*Activity:*
After going through the data below, state how many lines contain "buat", and nothing else.

*Data provided:*

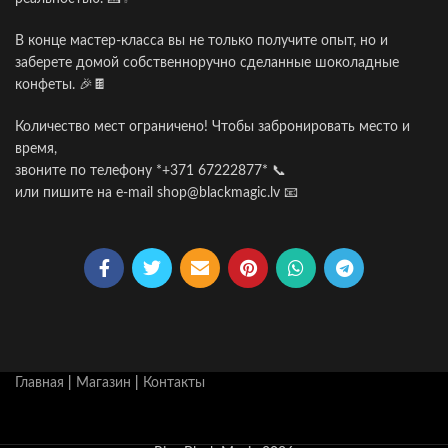
В конце мастер-класса вы не только получите опыт, но и
заберете домой собственноручно сделанные шоколадные
конфеты. 🎉🍫
Количество мест ограничено! Чтобы забронировать место и
время,
звоните по телефону *+371 67222877* 📞
или пишите на e-mail shop@blackmagic.lv 📧
Главная
|
Магазин
|
Контакты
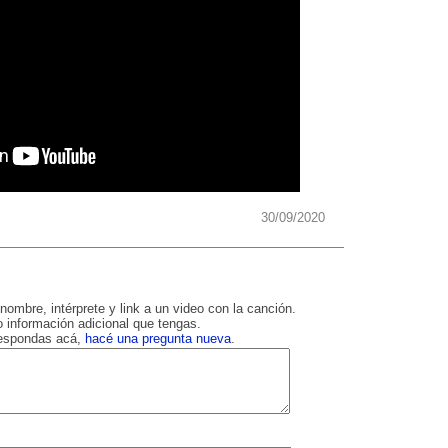
30/09/2020
nombre, intérprete y link a un video con la canción.
 información adicional que tengas.
respondas acá,
hacé una pregunta nueva
.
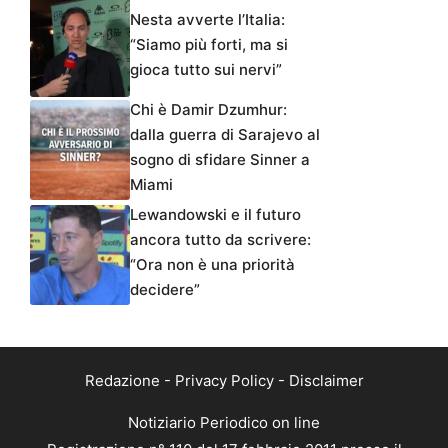
Nesta avverte l’Italia:
“Siamo più forti, ma si
gioca tutto sui nervi”
Chi è Damir Dzumhur:
dalla guerra di Sarajevo al
sogno di sfidare Sinner a
Miami
Lewandowski e il futuro
ancora tutto da scrivere:
“Ora non è una priorità
decidere”
Redazione
-
Privacy Policy
-
Disclaimer
Notiziario Periodico on line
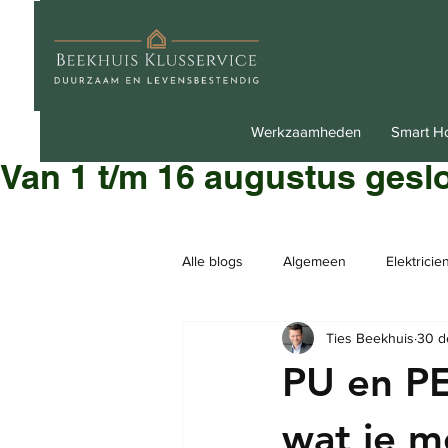
Werkzaamheden
Smart 
Van 1 t/m 16 augustus gesl
Alle blogs
Algemeen
Elektricie
Ties Beekhuis
30 d
PU en PE
wat je 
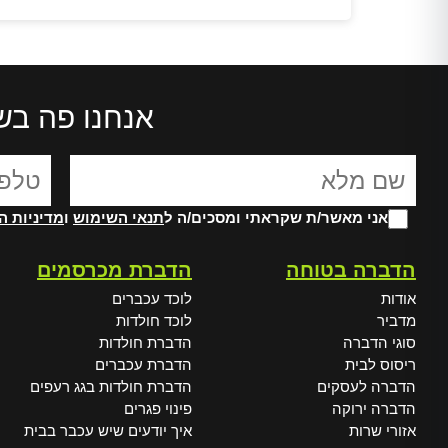
אנחנו פה בש
אני מאשר/ת שקראתי ומסכים/ה ל
תנאי השימוש
ו
מדיניות ה
Alte
הדברה בטוחה
הדברת מכרסמים
אודות
לוכד עכברים
מדביר
לוכד חולדות
סוגי הדברה
הדברת חולדות
ריסוס לבית
הדברת עכברים
הדברה לעסקים
הדברת חולדות בגג רעפים
הדברה ירוקה
פינוי פגרים
אזורי שרות
איך יודעים שיש עכבר בבית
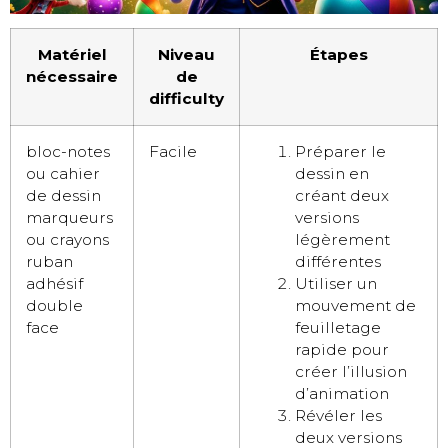
Matériel
Niveau
Étapes
nécessaire
de
difficulty
bloc-notes
Facile
Préparer le
ou cahier
dessin en
de dessin
créant deux
marqueurs
versions
ou crayons
légèrement
ruban
différentes
adhésif
Utiliser un
double
mouvement de
face
feuilletage
rapide pour
créer l’illusion
d’animation
Révéler les
deux versions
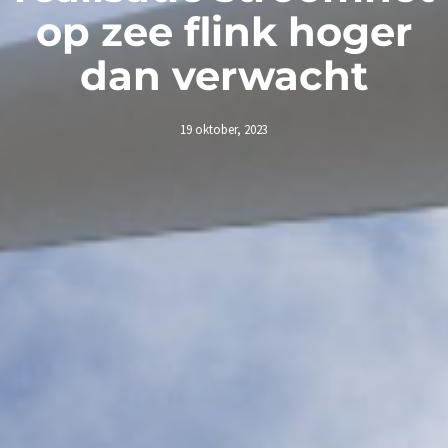
op zee flink hoger
dan verwacht
19 oktober, 2023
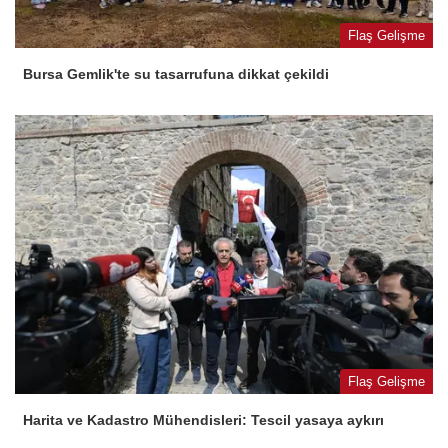
Flaş Gelişme
Bursa Gemlik'te su tasarrufuna dikkat çekildi
Flaş Gelişme
Harita ve Kadastro Mühendisleri: Tescil yasaya aykırı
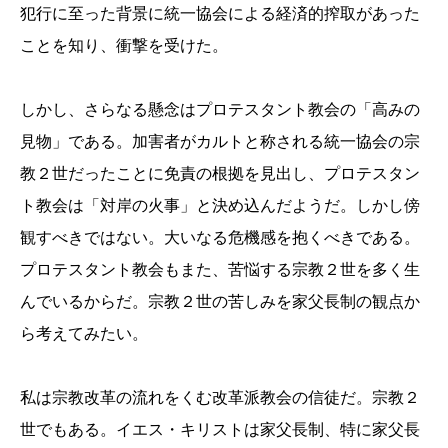
犯行に至った背景に統一協会による経済的搾取があった
ことを知り、衝撃を受けた。
しかし、さらなる懸念はプロテスタント教会の「高みの
見物」である。加害者がカルトと称される統一協会の宗
教２世だったことに免責の根拠を見出し、プロテスタン
ト教会は「対岸の火事」と決め込んだようだ。しかし傍
観すべきではない。大いなる危機感を抱くべきである。
プロテスタント教会もまた、苦悩する宗教２世を多く生
んでいるからだ。宗教２世の苦しみを家父長制の観点か
ら考えてみたい。
私は宗教改革の流れをくむ改革派教会の信徒だ。宗教２
世でもある。イエス・キリストは家父長制、特に家父長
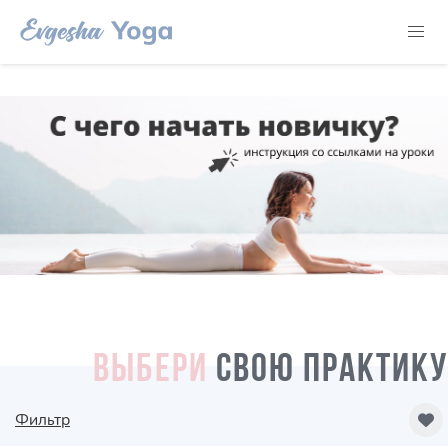
ВЫБЕРИ
СВОЮ ПРАКТИКУ
Фильтр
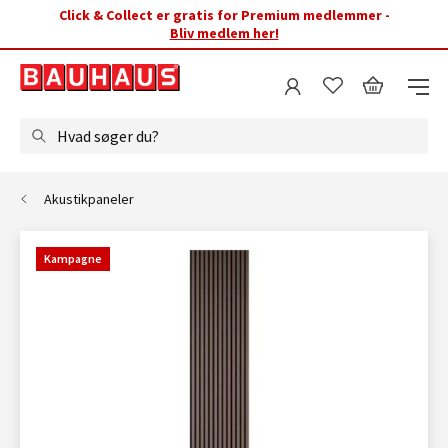
Click & Collect er gratis for Premium medlemmer -
Bliv medlem her!
Hvad søger du?
Akustikpaneler
Kampagne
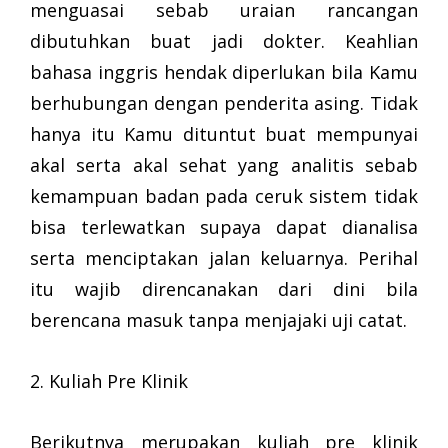
menguasai sebab uraian rancangan
dibutuhkan buat jadi dokter. Keahlian
bahasa inggris hendak diperlukan bila Kamu
berhubungan dengan penderita asing. Tidak
hanya itu Kamu dituntut buat mempunyai
akal serta akal sehat yang analitis sebab
kemampuan badan pada ceruk sistem tidak
bisa terlewatkan supaya dapat dianalisa
serta menciptakan jalan keluarnya. Perihal
itu wajib direncanakan dari dini bila
berencana masuk tanpa menjajaki uji catat.
2. Kuliah Pre Klinik
Berikutnya merupakan kuliah pre klinik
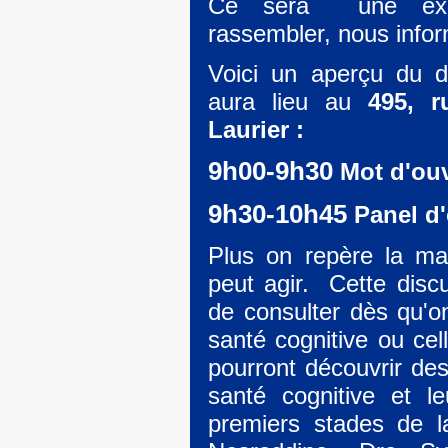
Ce sera une exce
rassembler, nous infor
Voici un aperçu du d
aura lieu au
495, 
Laurier :
9h00-9h30
Mot d'ouv
9h30-10h45
Panel d'
Plus on repère la mal
peut agir. Cette discu
de consulter dès qu'o
santé cognitive ou cel
pourront découvrir des
santé cognitive et l
premiers stades de l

*Completed task:*
2